[WHAT TO DO]
If a line in the listing below includes the word "Turki", pick it out.

*-*-*

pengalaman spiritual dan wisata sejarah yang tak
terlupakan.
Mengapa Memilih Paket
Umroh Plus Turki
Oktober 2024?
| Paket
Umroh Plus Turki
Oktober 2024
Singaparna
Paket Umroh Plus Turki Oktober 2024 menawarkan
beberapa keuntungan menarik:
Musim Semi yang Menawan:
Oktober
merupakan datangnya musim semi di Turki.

*-*-*

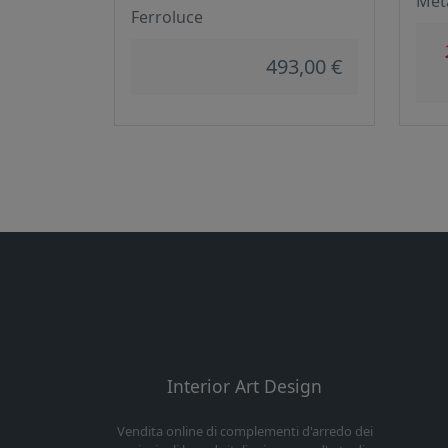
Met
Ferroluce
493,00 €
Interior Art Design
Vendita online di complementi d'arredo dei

*-*-*

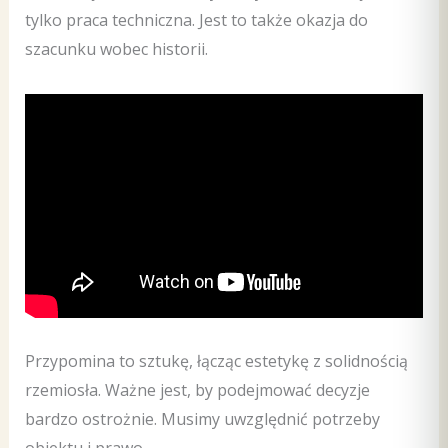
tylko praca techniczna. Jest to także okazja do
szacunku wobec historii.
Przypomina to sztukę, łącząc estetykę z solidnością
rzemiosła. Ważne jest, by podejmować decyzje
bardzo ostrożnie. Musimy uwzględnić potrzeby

*-*-*

[TASK OUTPUT]
Umroh Plus Turki
Umroh Plus Turki
Paket Umroh Plus Turki Oktober 2024 menawarkan
merupakan datangnya musim semi di Turki.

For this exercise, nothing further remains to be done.